The day was drawing to an end and they watched people that had once been at odds shake hands and tentacles, a promise for a better future, a better life.

They walked to the exit, shoulder to shoulder. Jack waited for the offer to be extended, for the familiar request to be made — come with me. He didn’t know why he expected the Doctor to ask him to travel in the TARDIS again. It just seemed like the logical progression of things. When the offer was made, Jack was still unsure how he would respond. Could he go back to that life again?

“It was great to see you, Jack.”

Jack froze as he stared at the Doctor’s sincere smile, at those amazing brown eyes. That simple statement of fact tore down centuries of bitterness and pain. It felt him wishing like he had done over three hundred years ago that he could go with him, that he could live that fantastic life once again.

Instead, he watched him go - the dream disappearing in the breeze surrounding the Doctor’s billowing coat. He should have known that the Doctor would never ask again. Now it would be another hundred years before he saw the Time Lord again.

That wasn’t good enough.

He ran like he had on the day he felt the winds of the TARDIS in the Hub. He ran towards that impossible life, that flawed yet amazing alien that had made such an immense impact lifetimes ago.
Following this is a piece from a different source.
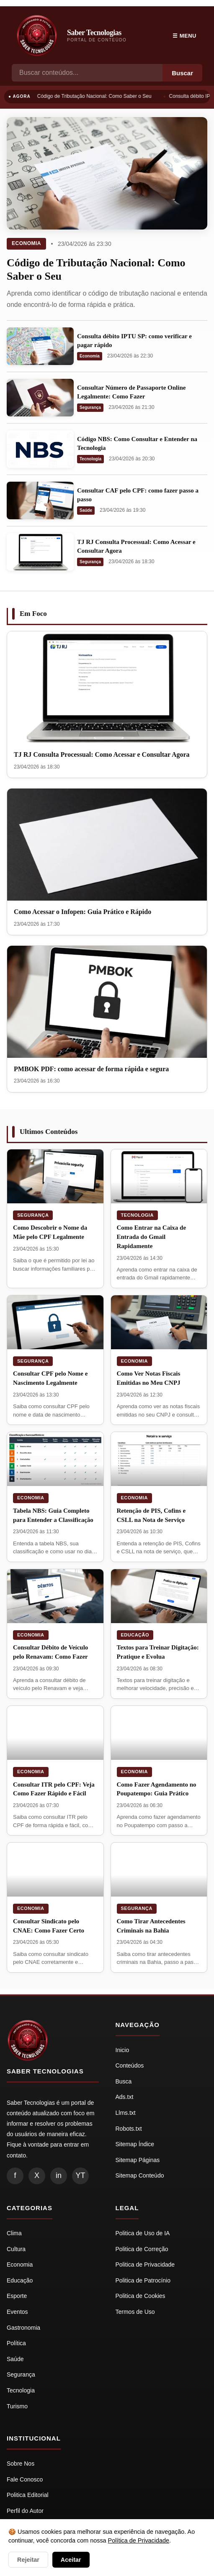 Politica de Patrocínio (143, 2280)
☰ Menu (184, 36)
His key slipped into the TARDIS door, and he felt a warm tug in his mind. She was welcoming him home.

The Doctor was standing next to the console, his head jerking up when the door opened. Jack stared at him, slightly out of breath as he stepped inside and closed the door.

The Doctor lifted his eyebrow, his expression confused. “Yes? Is something wrong?”
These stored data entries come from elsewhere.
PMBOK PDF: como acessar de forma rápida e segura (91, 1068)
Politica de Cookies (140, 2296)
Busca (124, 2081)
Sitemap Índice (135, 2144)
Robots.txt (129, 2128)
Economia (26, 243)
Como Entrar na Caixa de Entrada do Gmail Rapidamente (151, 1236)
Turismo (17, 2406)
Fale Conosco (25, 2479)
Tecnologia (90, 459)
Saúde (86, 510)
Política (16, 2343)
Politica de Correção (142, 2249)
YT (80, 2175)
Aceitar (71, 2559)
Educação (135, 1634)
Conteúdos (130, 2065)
Jack shook his head, allowing the warmth to permeate his soul. “There was something I wanted to tell you.”

The Doctor looked leery, but gestured for him to continue.
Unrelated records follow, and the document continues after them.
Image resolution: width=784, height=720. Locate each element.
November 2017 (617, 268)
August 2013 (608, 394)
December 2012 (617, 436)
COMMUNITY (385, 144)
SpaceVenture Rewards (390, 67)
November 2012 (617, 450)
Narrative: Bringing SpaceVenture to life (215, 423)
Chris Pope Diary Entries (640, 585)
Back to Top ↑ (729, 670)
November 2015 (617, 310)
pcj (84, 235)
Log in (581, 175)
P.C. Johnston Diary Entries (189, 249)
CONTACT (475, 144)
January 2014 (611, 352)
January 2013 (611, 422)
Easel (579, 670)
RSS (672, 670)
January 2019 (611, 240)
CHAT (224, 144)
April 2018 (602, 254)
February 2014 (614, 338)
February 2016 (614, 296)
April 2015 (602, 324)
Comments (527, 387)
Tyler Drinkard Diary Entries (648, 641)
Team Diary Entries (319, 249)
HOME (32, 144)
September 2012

“It was great to see you too.”

Brown eyes widened with surprise, but soon a soft smile lifted the corners of his mouth. Jack realized it wasn’t just the TARDIS that was warming his heart.

“And if it’s all right, I’d like to see more of you.” Jack held his breath, his heart slamming against his chest as he waited for the Doctor’s response. It was history repeating itself as he ached to hear those three words again — come with me.

The Doctor leaned over the console, his hands tinkering with levers and wires. Once again, those hopes were destroyed, and it was as painful as it had been on Satellite Five. He turned to leave, surprised to find his eyes burning.

“You don’t need an invitation.”

Jack blinked several times before turning around. “What?”

The Doctor repeated those three precious words. “Come with me — that offer always stands. You’re welcome here. With me.” He swallowed, a hand covered in some type of engine grease tugging on his ear. “If that’s what you want.”

Jack was torn between whooping with joy and sobbing years worth of confusion and grief — most not attributed to the Doctor — all over the TARDIS floor.

“Jack, I’m —"

Shaking his head, Jack cut across him. “One rule — no apologies. New beginnings, right?”

The Doctor smiled, motioning for Jack to join him next to the console. “I’d like that.”

On the historic day when the Intergalactic Peace Treaty of 2298 was signed, new relationships were formed and old relationships were mended. Perhaps the single most important alliance that Universe had ever seen was healed underneath the Time Rotor of the last TARDIS as she soared through the vortex of time.